About Altered States: New Moving Image Works of Myanmar
As part of SMU’s exhibition, “Altered States: Painting Myanmar in a Time of Transition”, the Asian Film Archive presents a contemporary Myanmar moving image programme, which includes 2 feature-length documentaries, A Thousand Fires (2021), Rain in 2020 (2021), and the world premiere of 5 experimental shorts from Lights From the Underground. Together, these films compose an intimate portrait of contemporary Myanmar in flux — focusing on the heterogeneity of its communities, including new immigrants, ethnic minorities and young activists, each with different visions of the future.

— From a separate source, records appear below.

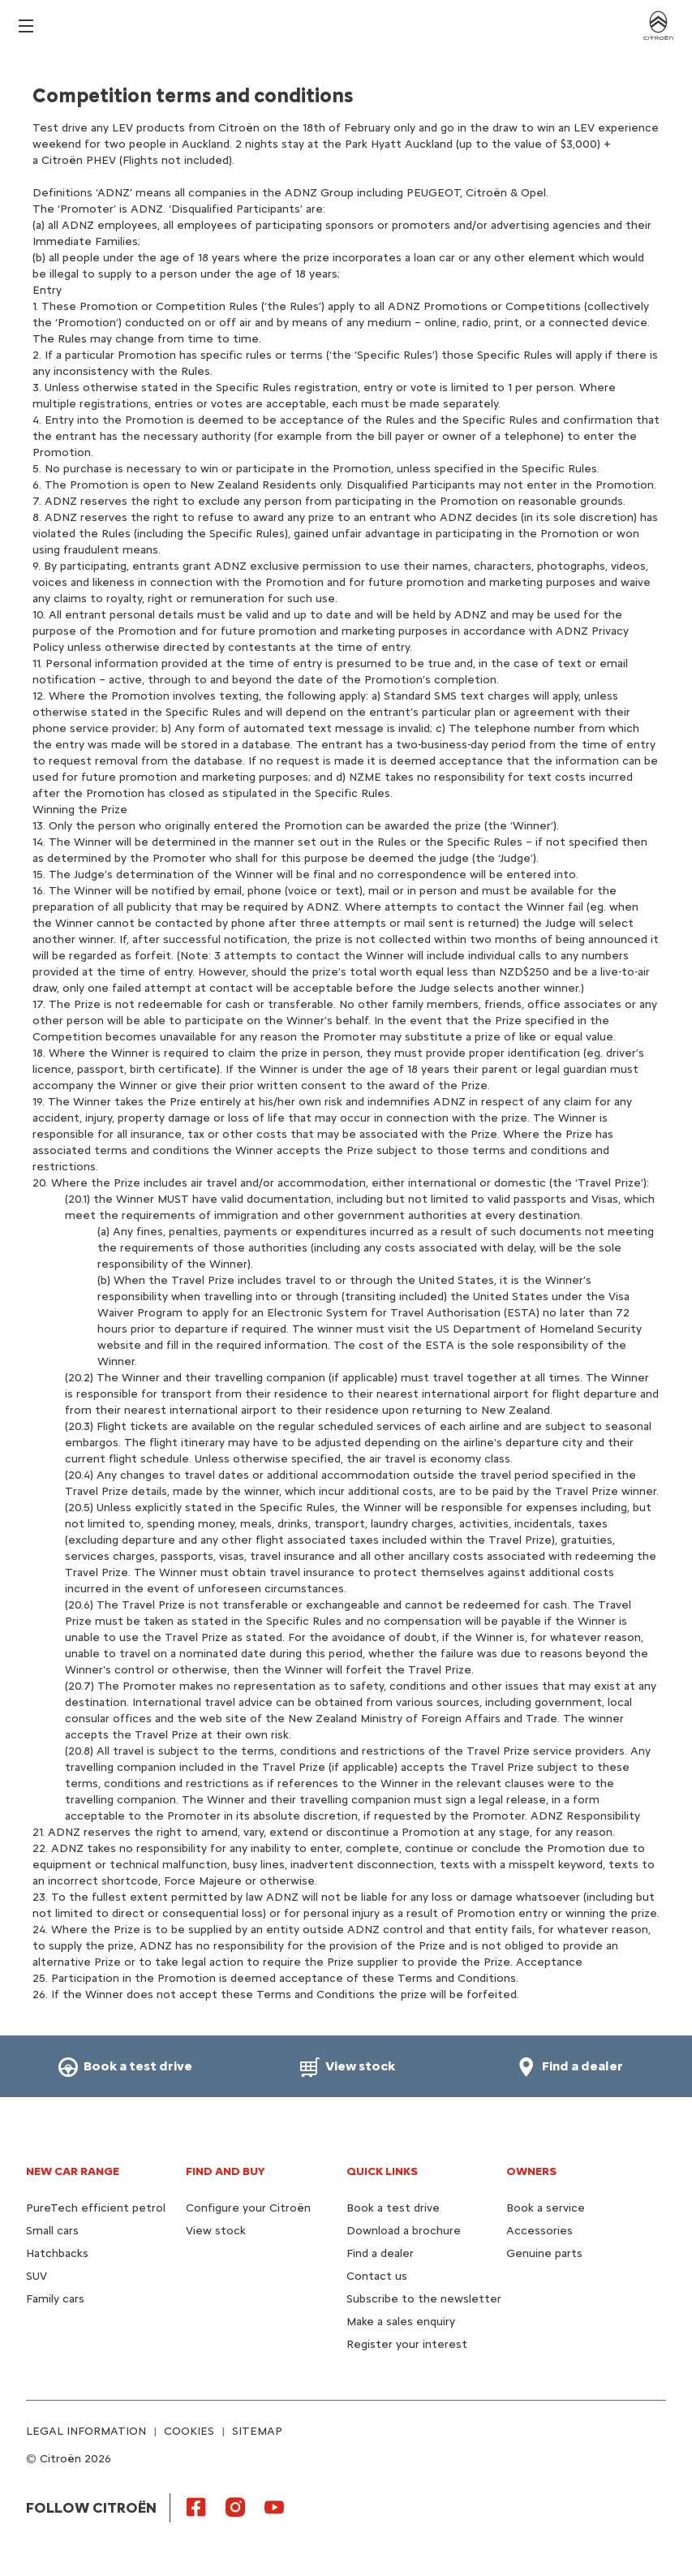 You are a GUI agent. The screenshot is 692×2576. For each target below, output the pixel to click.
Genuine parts (544, 2253)
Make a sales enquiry (400, 2321)
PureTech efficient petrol (95, 2208)
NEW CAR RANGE (72, 2171)
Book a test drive (393, 2208)
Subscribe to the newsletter (423, 2299)
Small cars (52, 2231)
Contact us (376, 2276)
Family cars (55, 2299)
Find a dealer (380, 2253)
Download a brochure (403, 2231)
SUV (36, 2276)
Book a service (545, 2208)
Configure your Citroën (248, 2208)
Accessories (539, 2231)
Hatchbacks (57, 2253)
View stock (216, 2231)
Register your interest (406, 2344)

Examining the deeply intertwined relationship between the land and the communities who inhabit it, the two feature documentaries are lushly photographed geographic immersions into the tale of two families and their connections with jade and oil mining, respectively. Far from a static portrayal of their lived realities, the films reveal a web of connections between labour, politics, and spirituality, surfacing a dynamic rhythm between cycles of nature and capital through a plurality of voices and elemental forces. Meanwhile, the Lights from The Underground films which resulted from the experimental filmmaking workshop held by 3-ACT in collaboration with Image Forum Tokyo in 2022, is an exploration of new image-making practices revolving around light, its absence and presence, entanglements with physical temporality and meditations on trauma.